[prev in list] [next in list] [prev in thread] [next in thread] 

List:       xine-devel
Subject:    Re: [xine-devel] mpeg-ts enhancement
From:       Petri Hintukainen <phintuka () users ! sourceforge ! net>
Date:       2011-07-31 12:04:24
Message-ID: 1312113864.2068.226.camel () ph-laptop
[Download RAW message or body]

Torsten Jager wrote:
> Hello,
> 
> big thanks for answering :)

No, thanks for the patch. xine needs new contributors.

[...]
> Secondly, there are severe problems splitting patches when they
> affect the same file. I can manually split the diff but I dont
> know what to adjust the line numbers to. When they reflect the
> unchanged original file, you cannot auto-apply both patches.
> Things get even worse when both patches share part of their code.
> 
> Can somebody help me with that?

When one patch depends on another or two patches touch (almost) the same
lines of code you can create incremental patches (-> patches must be
applied in some specific order over each other). Previous versions
should make it quite easy to split the patch (diff first version against
second version, second against third, ...).
If changes are in separate diff chunks, it is usually easiest to remove
unrelated chunks by hand. Don't worry about line numbers. Editing chunks
by hand is also possible but requires quite much work so some other
method might be easier ...

> Now for the mpeg-ts demuxer.
> 
> You are completely right concerning those preview buffers.
> That code is seriously broken. It cannot handle frames >8kb
> (that is, spanning multiple fifo buffers) correctly. Hence
> the HDTV trouble, where large frames are common.
> Right again, bogus frame rejection is already there.
> I removed my incomplete frame stuff again, being unnecessary.
> I kept the part that turned out to be the actual fix: flagging
> first buffer of every frame as BUF_FLAG_FRAME_START, causing
> decoder to discard previous stuff that came without
> BUF_FLAG_FRAME_END.
> 
> Instead, I rewrote preview buffer handling. I did not want
> to remove it completely because someone must have put it in
> for a reason. My method now is sending first 5 frames wholly
> as preview, then rewind input if supported. 

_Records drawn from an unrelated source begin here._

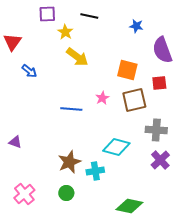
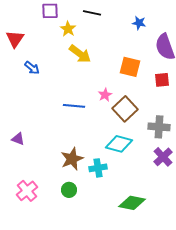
brown square: (134, 100) -> (125, 109), moved, turned -30

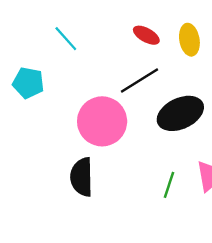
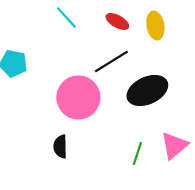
cyan line: (66, 39) -> (66, 17), moved
black semicircle: (82, 177) -> (60, 146), size x0.7

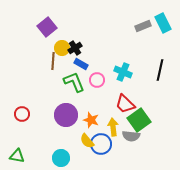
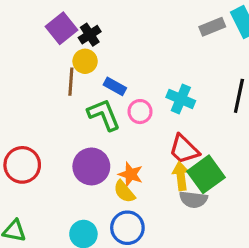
black cross: (75, 48) -> (90, 35), moved
red circle: (22, 114) -> (22, 165), size x1.5
yellow arrow: (113, 127) -> (181, 176), moved
yellow semicircle: (87, 141) -> (124, 192), moved
blue circle: (101, 144) -> (127, 228), moved

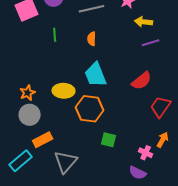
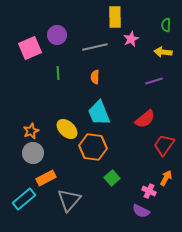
yellow arrow: (144, 22) -> (163, 52), moved
yellow ellipse: (64, 91) -> (67, 129), turned 40
green square: (109, 140) -> (112, 178), turned 35

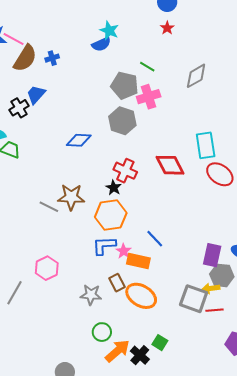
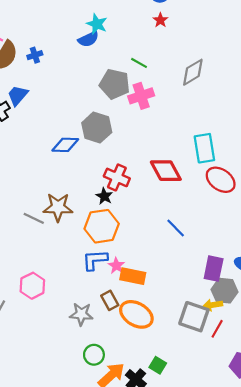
gray hexagon: (122, 121) -> (97, 128), moved
blue line: (155, 239) -> (176, 228), moved
red line: (214, 310) -> (217, 329), turned -54

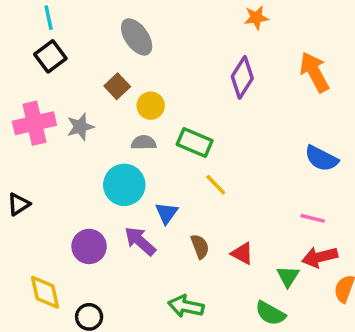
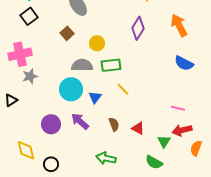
yellow circle: (151, 106) -> (97, 43), moved
gray star: (80, 127) -> (30, 76), moved
gray semicircle: (144, 143) -> (82, 65), size x1.5
green rectangle: (195, 143) -> (111, 65), turned -30
blue semicircle: (321, 158) -> (184, 63), moved
blue triangle: (167, 213) -> (95, 97), moved

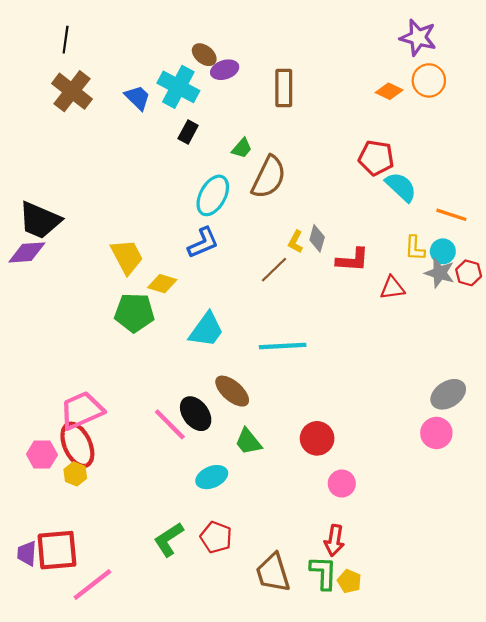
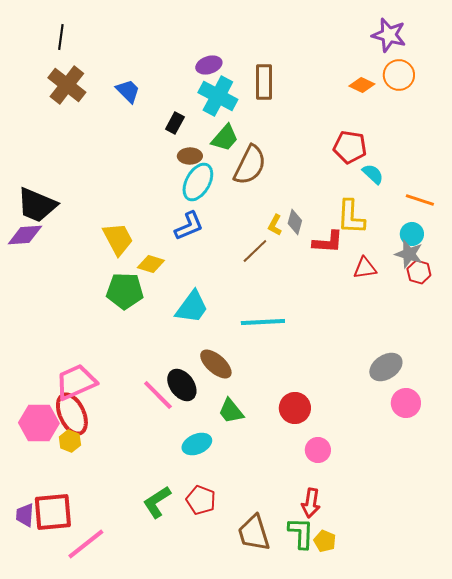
brown ellipse: (204, 55) -> (190, 156), moved, turned -40
cyan cross: (178, 87) -> (218, 96), moved
green trapezoid: (242, 148) -> (225, 138), size x1.4
cyan semicircle: (401, 187) -> (373, 174), size x0.7
yellow L-shape: (415, 248) -> (351, 217), moved, size x1.5
red hexagon: (469, 273) -> (419, 272), moved
gray ellipse: (448, 394) -> (386, 367), moved
pink hexagon: (42, 454) -> (39, 423), size x1.4

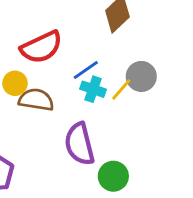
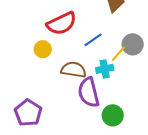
cyan cross: (93, 89) -> (105, 69), moved, turned -30
brown semicircle: (36, 100) -> (74, 70), moved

Definitely better than the current situation. Just two problems:
- You removed BUF_FLAG_HEADER. It is still needed.
- Seeking to 0 breaks starting playback from any other position

Following two problems still exist, but I don't expect those to be fixed
in the same patch:
1) preview/header buffers are more or less randomly selected (not first
packets of each stream, but first packets of the whole program). It
should probably be per stream, so that first frame of each stream is
sent as header, next ones as preview (?). This makes seeking back
difficult: first packets of some streams will be far from the beginning,
and there can be non-existing streams in the PMT.
2) It does not reflect to changes in the stream. I believe we should
invalidate old headers and send new headers when PMT changes (ex. audio
tracks / codec can change ; DVB channel can be switched ...).
But there's huge problem with header buffers: those are stored in
audio_decoder until the stream is closed. So we would eventually run out
of audio buffers and freeze the engine.
 
> That still image stuff
> should now work at least for seekable input.

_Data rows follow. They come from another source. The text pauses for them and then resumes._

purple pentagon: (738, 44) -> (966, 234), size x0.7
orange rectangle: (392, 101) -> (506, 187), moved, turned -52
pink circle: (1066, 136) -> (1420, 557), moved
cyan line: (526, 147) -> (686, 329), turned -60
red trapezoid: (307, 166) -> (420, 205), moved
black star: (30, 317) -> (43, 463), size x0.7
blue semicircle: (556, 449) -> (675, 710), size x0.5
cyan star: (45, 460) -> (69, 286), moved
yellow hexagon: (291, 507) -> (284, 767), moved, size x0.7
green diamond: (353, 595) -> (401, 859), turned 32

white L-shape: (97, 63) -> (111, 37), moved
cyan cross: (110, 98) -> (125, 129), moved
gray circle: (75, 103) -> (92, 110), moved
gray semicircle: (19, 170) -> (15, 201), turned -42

Unfortunately not. BluRay still image clips typically mask seek
operations. Even without that you would need to know the position where
to seek to (there can be multiple still images in single clip).


Would it make any sense to send a copy of the first fragment of first
demuxed frame as PREVIEW or HEADER ? That should contain all the header
information decoder might need, while preserving stream integrity. I
don't believe full video frames are needed as preview.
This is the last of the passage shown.